→ **TRY IT**
The lines to be set down run from the line containing "из дерева смастерил мебель для кухн" through the final line of the data below; print them exactly and print nothing else.

Extracted page text data
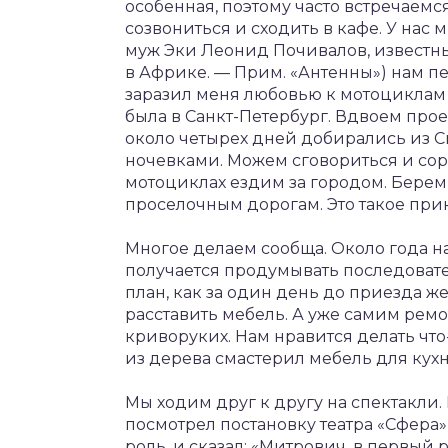
особенная, поэтому часто встречаемс
созвониться и сходить в кафе. У нас
муж Эки Леонид Почивалов, известны
в Африке. — Прим. «Антенны») нам пе
заразил меня любовью к мотоциклам
была в Санкт-Петербург. Вдвоем прое
около четырех дней добирались из 
ночевками. Можем сговориться и сорв
мотоциклах ездим за городом. Берем
проселочным дорогам. Это такое при
Многое делаем сообща. Около года н
получается продумывать последовате
план, как за один день до приезда 
расставить мебель. А уже самим ремо
криворуких. Нам нравится делать что
из дерева смастерил мебель для кухн
Мы ходим друг к другу на спектакли.
посмотрел постановку театра «Сфера»
роль, и сказал: «Митрович, в первый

→ **ANSWER SECTION**
из дерева смастерил мебель для кухн
Мы ходим друг к другу на спектакли.
посмотрел постановку театра «Сфера»
роль, и сказал: «Митрович, в первый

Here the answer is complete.